Si erano spogliati a vicenda, famelici, col respiro corto e l'esigenza quasi dolorosa di viversi, finalmente. Ogni carezza, ogni bacio, ogni respiro intrecciato serviva a colmare una mancanza durata troppo tempo. Quella lontananza di cui Andrea si incolpava. Quei silenzi, apparentemente eterni, che comunque non li avevano mai divisi davvero.

In ogni gesto condiviso, c'erano loro due. Andrea e Daniele, due anime destinate a stare insieme.

«Ti amo» aveva sussurrato Andrea in continuazione. Sentiva l'esigenza di dirglielo e di dimostrarglielo. Daniele, per tutta la notte, aveva preferito non rispondere a parole. Andrea sapeva bene i sentimenti dell'altro, Daniele non li aveva mai nascosti.

Erano state ore intense, piene di gemiti, di cuori sincronizzati e di tutto quell'amore che, finalmente, non avevano più paura a mostrare.

Si erano addormentati, nudi, sudati e abbracciati, alle prime luci dell'alba. Daniele non dormiva così bene da anni, eppure qualche pensiero continuava a turbarlo.

Si svegliò che era da poco passata l'una. Andrea ancora avvinghiato a lui, col volto nascosto nell'incavo del suo collo. Daniele sospirò sollevato. Non era stato solo un sogno e lo stilista non era fuggito. Era ancora lì, stretto a lui, a dormire beato.

Non si era svegliato da solo, confuso, in un letto non suo come l'ultima volta. Nemmeno quel letto era suo, in effetti, ma sentiva di appartenergli, in qualche modo.

Anche Andrea aprì gli occhi, e un sorriso spontaneo gli spuntò sul viso rilassato. Guardò il cantante e si avvicinò dolcemente, per lasciargli un bacio a fior di labbra che Daniele subito accolse.

«Sei qui» sussurrò Tramet, e forse lo diceva più a se stesso.

«Non scappo più» ribatté forte Andrea, in un sospiro che sapeva di promessa. «Che hai?» aggiunse dopo un po'. Daniele era felice, eppure su quel viso che tanto piaceva allo stilista, era ben visibile un'ombra di paura.

«Niente» provò a dire, ma Risorio lo guardò torvo. Daniele non era mai stato bravo a nascondere la verità ad Andrea.

«Sei pensieroso» insistette. Daniele sospirò, dicendosi a mente che non era il caso di continuare con altre frasi non dette. Stavano ricominciando, e dovevano farlo al meglio.

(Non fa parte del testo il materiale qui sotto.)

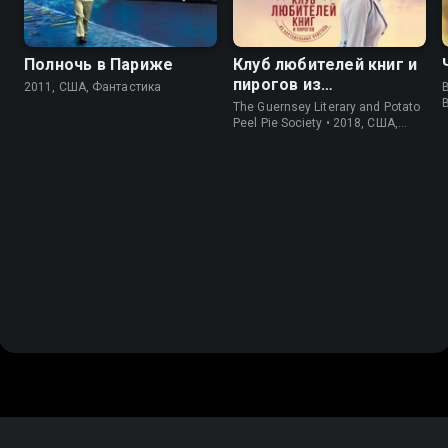
Полночь в Париже
Клуб любителей книг и
пирогов из
2011, США, Фантастика
B
картофельных
The Guernsey Literary and Potato
очистков
Peel Pie Society • 2018, США,
История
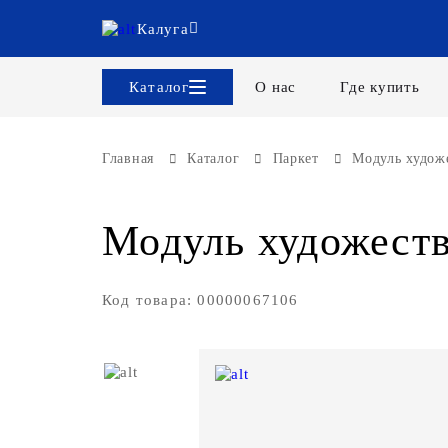
Калуга
Каталог
О нас
Где купить
Главная
Каталог
Паркет
Модуль худож
Модуль художеств
Код товара: 00000067106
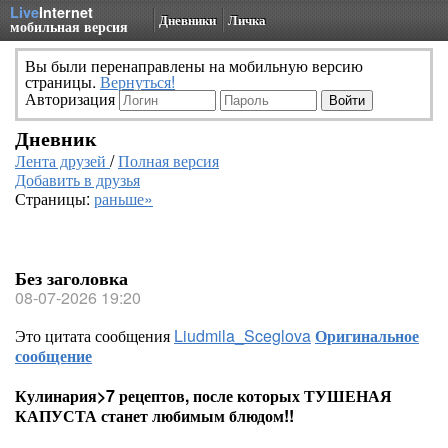
Live
Internet
Дневники
Личка
мобильная версия
Вы были перенаправлены на мобильную версию
страницы.
Вернуться!
Авторизация
Дневник
Лента друзей
/
Полная версия
Добавить в друзья
Страницы:
раньше»
Без заголовка
08-07-2026 19:20
Это цитата сообщения
Liudmila_Sceglova
Оригинальное
сообщение
Кулинария>7 рецептов, после которых ТУШЕНАЯ
КАПУСТА станет любимым блюдом!!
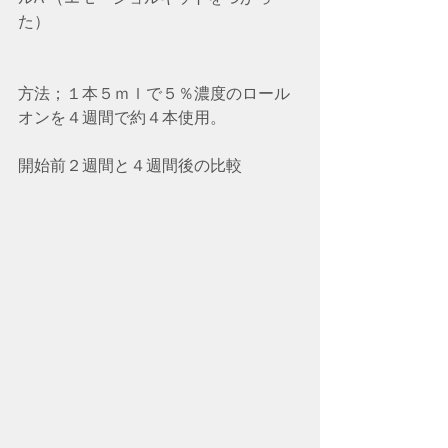
た）
方法；１本５ｍｌで５％濃度のロール
オンを４週間で約４本使用。
開始前２週間と４週間後の比較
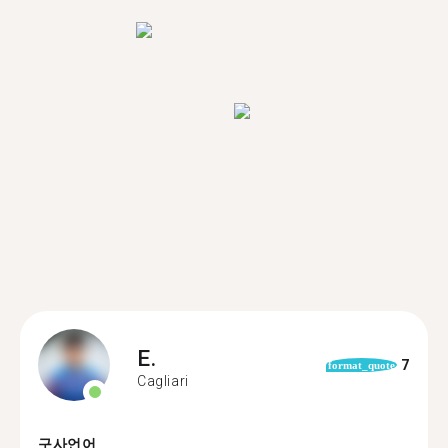
E.
7
format_quote
Cagliari
구사언어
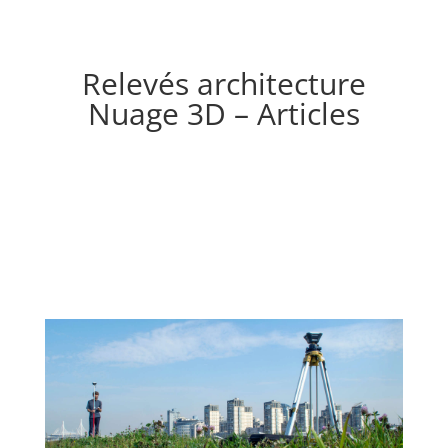
Relevés architecture
Nuage 3D – Articles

«Lorenzo...» confessò. Andrea annuì comprensivo, sedendosi meglio sul letto e prendendo le mani di Daniele tra le sue.

«Lorenzo cosa?» chiese tranquillo.

«State insieme, parlate di matrimonio...»

Andrea sorrise, infastidendo un po' l'altro che, di tutta risposta, lo guardò corrucciato. Lo stilista, comunque, non si scompose. Continuò a sorridere, gli accarezzò dolcemente una guancia, indugiò con lo sguardo su quelle labbra che gli erano sempre piaciute e gli lasciò un bacio prolungato, prima di riprendere la parola.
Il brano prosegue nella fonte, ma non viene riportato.